キヨッペの両親に昼からよろしくと挨拶を済ませて家に舞い戻った俺は、すぐに朝昼兼用の飯を食ってから、もう一度小ノ葉を連れて吉沢酒店へトンボ帰りだ。急に忙しくなってきた。
今日の小ノ葉は、おなじみの紺のオーバーニーと、デニム生地の超ショートパンツ。上はちょと変化して、胸元を大胆に広げた白のコットンシャツだ。
男の視線を弄ぶファッションセンスを教え込んでいるのはきっとうちのお袋だ。そうやって親父をからかうところがあるからな。
目のやり場に困る小ノ葉を連れて、吉沢酒店の前で作業内容をオヤジさんから聞いていたら、うちの親父が店から顔を出した。

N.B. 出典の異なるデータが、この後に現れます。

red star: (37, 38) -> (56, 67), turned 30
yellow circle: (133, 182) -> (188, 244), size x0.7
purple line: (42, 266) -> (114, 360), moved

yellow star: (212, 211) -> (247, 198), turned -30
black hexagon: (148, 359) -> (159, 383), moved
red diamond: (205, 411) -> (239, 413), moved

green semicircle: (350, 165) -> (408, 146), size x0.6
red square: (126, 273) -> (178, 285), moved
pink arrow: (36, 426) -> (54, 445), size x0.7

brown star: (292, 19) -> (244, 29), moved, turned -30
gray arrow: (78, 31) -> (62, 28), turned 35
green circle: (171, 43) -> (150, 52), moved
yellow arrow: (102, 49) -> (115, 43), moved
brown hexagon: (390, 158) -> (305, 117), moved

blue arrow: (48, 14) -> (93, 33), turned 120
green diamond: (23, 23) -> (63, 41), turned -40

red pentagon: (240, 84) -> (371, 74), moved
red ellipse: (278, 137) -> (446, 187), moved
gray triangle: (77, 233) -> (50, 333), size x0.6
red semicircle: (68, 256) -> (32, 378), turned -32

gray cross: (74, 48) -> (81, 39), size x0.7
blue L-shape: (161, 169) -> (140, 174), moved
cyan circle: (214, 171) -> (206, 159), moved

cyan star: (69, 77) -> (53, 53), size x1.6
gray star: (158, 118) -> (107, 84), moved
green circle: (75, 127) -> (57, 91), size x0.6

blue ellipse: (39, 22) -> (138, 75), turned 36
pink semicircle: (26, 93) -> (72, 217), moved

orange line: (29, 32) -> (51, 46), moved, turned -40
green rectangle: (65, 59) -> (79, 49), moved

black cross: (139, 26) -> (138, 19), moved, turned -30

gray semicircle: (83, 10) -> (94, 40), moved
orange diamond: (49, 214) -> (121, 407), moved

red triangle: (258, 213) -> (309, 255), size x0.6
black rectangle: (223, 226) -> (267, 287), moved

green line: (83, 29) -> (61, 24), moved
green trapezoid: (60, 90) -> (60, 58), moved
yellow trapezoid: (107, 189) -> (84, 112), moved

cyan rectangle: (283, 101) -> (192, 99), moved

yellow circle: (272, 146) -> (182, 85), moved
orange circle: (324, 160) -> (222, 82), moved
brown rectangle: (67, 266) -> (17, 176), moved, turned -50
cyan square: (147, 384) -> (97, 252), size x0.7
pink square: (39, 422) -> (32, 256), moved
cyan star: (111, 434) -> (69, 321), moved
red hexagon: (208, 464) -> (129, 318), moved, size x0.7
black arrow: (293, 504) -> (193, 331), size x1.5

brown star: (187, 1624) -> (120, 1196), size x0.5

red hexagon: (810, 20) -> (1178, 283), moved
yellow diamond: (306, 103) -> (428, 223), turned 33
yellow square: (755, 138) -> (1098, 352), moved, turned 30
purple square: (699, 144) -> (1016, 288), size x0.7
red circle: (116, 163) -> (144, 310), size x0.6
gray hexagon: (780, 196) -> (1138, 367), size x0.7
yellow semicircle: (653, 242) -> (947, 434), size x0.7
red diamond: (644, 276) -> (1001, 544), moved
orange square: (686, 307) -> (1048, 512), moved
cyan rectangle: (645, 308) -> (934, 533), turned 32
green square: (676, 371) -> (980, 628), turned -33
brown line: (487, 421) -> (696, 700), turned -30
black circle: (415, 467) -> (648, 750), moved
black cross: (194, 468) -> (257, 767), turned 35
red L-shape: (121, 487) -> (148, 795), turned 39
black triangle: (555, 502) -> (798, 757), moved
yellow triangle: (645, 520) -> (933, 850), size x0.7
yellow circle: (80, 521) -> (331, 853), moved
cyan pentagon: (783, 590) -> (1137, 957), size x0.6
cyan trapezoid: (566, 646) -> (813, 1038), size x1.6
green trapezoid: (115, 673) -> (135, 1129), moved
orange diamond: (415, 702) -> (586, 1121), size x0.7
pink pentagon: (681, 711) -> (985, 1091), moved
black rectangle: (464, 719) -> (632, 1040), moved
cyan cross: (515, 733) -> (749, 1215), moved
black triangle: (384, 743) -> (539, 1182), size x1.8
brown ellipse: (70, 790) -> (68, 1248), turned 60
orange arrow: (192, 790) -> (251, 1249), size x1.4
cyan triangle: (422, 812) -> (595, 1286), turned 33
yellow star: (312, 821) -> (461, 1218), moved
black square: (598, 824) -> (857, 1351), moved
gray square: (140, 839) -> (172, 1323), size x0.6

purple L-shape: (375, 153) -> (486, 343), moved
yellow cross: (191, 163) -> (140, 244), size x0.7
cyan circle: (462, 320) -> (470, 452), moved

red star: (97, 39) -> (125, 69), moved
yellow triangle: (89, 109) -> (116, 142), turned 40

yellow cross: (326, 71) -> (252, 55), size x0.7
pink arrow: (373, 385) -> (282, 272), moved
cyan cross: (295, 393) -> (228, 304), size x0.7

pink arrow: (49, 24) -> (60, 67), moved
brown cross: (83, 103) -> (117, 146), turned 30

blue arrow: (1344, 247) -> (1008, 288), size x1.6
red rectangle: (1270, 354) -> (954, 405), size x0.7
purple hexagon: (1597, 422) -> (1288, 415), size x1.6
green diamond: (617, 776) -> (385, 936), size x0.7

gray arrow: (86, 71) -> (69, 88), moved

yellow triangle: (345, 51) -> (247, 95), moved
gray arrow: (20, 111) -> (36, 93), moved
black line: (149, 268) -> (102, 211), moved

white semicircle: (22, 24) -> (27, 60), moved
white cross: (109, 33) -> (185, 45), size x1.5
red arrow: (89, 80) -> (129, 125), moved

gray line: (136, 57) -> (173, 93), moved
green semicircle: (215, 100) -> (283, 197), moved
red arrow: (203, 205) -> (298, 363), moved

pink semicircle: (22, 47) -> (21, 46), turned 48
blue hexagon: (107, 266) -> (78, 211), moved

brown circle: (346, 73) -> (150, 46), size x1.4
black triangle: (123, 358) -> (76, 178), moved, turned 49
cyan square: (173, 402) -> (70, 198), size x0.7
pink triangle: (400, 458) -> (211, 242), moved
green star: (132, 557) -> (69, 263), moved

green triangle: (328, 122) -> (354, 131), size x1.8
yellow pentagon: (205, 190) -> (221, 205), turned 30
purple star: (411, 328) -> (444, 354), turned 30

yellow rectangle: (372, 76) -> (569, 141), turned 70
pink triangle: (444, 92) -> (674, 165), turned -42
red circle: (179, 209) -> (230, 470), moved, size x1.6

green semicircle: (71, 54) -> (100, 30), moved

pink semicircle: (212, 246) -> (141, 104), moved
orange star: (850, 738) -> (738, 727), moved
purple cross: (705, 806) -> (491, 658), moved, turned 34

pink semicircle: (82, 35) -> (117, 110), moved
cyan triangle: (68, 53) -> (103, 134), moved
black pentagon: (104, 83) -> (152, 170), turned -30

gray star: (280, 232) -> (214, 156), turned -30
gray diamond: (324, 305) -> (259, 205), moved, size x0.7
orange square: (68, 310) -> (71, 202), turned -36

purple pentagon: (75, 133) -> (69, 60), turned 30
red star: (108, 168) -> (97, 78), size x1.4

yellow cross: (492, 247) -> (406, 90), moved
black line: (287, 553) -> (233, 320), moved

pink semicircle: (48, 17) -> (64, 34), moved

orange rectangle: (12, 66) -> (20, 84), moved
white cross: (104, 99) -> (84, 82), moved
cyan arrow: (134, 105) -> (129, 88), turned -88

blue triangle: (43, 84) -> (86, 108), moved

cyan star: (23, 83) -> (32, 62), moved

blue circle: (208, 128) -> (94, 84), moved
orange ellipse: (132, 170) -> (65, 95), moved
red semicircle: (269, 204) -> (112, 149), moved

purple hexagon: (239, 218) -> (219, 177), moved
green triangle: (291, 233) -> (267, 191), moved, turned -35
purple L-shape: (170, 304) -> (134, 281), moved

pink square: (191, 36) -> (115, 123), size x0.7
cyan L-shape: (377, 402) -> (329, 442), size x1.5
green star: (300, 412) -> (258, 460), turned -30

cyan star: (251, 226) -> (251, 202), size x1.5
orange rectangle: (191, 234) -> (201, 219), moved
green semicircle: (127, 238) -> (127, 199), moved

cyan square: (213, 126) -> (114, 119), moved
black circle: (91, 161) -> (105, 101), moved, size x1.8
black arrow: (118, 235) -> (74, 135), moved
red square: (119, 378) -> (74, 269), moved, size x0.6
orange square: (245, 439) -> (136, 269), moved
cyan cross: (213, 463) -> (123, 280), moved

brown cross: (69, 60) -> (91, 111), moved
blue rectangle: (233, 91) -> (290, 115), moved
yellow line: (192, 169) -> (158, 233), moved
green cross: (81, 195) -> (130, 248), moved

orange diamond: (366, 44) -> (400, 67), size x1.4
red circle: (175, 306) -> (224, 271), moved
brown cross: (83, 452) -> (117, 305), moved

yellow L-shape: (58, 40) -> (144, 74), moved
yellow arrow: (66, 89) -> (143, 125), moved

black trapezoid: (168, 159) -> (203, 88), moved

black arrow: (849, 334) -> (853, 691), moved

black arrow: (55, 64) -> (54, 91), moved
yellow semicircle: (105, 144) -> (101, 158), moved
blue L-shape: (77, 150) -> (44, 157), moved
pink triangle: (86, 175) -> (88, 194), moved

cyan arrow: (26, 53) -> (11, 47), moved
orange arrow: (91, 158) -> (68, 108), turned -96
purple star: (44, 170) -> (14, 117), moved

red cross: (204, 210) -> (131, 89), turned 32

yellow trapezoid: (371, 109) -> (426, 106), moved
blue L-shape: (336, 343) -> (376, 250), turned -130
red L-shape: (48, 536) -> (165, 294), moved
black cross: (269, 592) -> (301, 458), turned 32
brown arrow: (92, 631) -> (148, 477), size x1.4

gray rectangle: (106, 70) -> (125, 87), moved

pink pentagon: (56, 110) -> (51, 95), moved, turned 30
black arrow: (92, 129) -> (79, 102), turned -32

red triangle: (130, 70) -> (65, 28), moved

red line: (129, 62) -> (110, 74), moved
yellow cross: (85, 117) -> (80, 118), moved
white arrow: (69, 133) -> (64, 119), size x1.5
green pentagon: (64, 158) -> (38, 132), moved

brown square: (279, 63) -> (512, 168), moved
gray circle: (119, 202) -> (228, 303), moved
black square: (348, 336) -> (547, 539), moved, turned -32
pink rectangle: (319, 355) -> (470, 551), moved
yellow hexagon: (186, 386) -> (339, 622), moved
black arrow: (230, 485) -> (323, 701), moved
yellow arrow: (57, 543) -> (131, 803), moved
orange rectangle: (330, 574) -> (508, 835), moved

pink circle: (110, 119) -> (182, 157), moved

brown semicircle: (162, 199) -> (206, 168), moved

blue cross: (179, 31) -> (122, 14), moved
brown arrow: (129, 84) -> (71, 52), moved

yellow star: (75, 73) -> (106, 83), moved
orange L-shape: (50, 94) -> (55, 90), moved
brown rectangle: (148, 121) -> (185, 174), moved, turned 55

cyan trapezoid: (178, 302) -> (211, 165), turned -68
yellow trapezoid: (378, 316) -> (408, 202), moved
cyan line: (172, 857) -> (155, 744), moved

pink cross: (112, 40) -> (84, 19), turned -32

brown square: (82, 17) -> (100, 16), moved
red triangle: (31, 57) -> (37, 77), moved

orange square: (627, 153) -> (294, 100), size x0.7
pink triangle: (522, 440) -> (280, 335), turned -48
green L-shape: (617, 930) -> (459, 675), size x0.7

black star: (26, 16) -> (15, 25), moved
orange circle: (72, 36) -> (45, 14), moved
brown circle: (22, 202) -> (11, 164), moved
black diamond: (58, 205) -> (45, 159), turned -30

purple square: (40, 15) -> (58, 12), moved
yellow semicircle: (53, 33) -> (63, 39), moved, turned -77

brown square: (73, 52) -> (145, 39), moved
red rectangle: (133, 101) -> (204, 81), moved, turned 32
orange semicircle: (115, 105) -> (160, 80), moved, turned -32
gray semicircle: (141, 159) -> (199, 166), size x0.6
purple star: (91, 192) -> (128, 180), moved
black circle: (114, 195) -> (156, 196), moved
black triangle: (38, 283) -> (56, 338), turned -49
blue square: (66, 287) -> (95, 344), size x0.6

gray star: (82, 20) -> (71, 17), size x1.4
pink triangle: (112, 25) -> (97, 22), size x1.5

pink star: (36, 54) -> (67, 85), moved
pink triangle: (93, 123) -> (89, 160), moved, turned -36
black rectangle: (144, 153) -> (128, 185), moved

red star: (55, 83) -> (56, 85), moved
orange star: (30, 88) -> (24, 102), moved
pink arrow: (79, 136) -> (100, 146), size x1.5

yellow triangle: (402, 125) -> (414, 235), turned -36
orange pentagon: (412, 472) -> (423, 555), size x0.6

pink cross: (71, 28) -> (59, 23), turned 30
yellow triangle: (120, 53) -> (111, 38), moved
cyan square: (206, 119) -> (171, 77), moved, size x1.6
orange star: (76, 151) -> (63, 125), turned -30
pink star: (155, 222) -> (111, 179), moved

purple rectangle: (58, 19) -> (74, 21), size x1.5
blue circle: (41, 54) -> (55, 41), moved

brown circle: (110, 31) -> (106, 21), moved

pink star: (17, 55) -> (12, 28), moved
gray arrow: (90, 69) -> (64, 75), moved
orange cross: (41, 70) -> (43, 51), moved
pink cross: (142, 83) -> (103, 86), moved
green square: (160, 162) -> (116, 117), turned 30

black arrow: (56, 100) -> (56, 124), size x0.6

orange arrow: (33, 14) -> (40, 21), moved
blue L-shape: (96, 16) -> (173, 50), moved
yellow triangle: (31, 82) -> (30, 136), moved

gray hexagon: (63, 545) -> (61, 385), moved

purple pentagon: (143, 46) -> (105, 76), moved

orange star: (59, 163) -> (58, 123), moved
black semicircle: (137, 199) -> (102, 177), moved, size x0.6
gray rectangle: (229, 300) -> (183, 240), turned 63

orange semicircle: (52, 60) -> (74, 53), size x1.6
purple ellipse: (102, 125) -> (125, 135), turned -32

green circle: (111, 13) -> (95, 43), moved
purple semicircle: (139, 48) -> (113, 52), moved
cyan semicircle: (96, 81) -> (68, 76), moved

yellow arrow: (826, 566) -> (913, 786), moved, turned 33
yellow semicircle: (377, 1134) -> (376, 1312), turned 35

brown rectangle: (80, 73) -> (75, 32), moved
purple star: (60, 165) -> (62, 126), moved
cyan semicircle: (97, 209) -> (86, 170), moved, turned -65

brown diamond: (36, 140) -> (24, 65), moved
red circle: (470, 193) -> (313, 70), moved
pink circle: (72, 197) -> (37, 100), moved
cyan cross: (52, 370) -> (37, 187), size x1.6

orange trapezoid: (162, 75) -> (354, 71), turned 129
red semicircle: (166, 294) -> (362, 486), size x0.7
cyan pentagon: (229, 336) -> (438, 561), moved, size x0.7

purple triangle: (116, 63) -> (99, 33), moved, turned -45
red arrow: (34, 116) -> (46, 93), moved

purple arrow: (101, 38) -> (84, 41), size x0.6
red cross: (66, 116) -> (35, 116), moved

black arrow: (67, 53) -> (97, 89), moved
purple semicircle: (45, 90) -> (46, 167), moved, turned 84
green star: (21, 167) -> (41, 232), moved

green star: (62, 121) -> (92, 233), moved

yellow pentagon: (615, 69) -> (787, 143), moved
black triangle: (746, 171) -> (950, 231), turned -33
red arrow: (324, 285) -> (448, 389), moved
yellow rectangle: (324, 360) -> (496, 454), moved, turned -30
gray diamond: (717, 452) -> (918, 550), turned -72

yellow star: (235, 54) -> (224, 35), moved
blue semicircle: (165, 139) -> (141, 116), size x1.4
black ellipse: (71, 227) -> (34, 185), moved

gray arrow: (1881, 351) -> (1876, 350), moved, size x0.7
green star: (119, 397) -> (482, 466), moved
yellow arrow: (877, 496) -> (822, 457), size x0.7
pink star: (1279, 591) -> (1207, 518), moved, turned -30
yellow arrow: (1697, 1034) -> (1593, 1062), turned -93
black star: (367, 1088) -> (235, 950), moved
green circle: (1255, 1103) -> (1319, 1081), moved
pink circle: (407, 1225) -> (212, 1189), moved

「ケンちゃん。オレッちのバカ息子だからって手加減しなくていいからな。世間を見させるいい機会だし、ビシビシこき使ってくれよ」
面白半分に言うだけ言うと、すました顔して自分の店に戻って行った。
「マサやんの息子をいじめるのは気が引けるけど、まぁよろしくな。でもカズちゃんはエライよ。お腹の子のために奮起するなんてな。まったくどこかのパソコンオタクに爪の垢でも飲ませてやりてえな」
もしもし、おじさん?
俺の横でニコニコしている小ノ葉の腹の辺りに視線を振っていますけど、その恐ろしい話はどこで聞いてきたの? と訊きたいっすね。
「それじゃ、まずはこの瓶ビール、2ケースを前川さんちへ配達してもらおうかな」
でん、でんと20本入りの中瓶を並べたケースが、俺の前に積み上げられた。
「前川さんって駅前の? それとも小学校の近くのですか?」
「駅前のほうだ」
「はいはい。出戻りのお姉さんが居るほうね」
「おいカズくん。そんなこと口が裂けても言っちゃあなんねえぜ」
「大丈夫っす。俺も商売人の息子っすから」
「へぇ。頼むぜ、ほんとによう」
おじさんは半分笑い顔で応えていたが、心配無用ですぜ。お客さん相手なのは酒屋も電器店もそんなに変わらない。表と裏の建前を上手く使うのも商売を円滑にやる上での秘訣さ。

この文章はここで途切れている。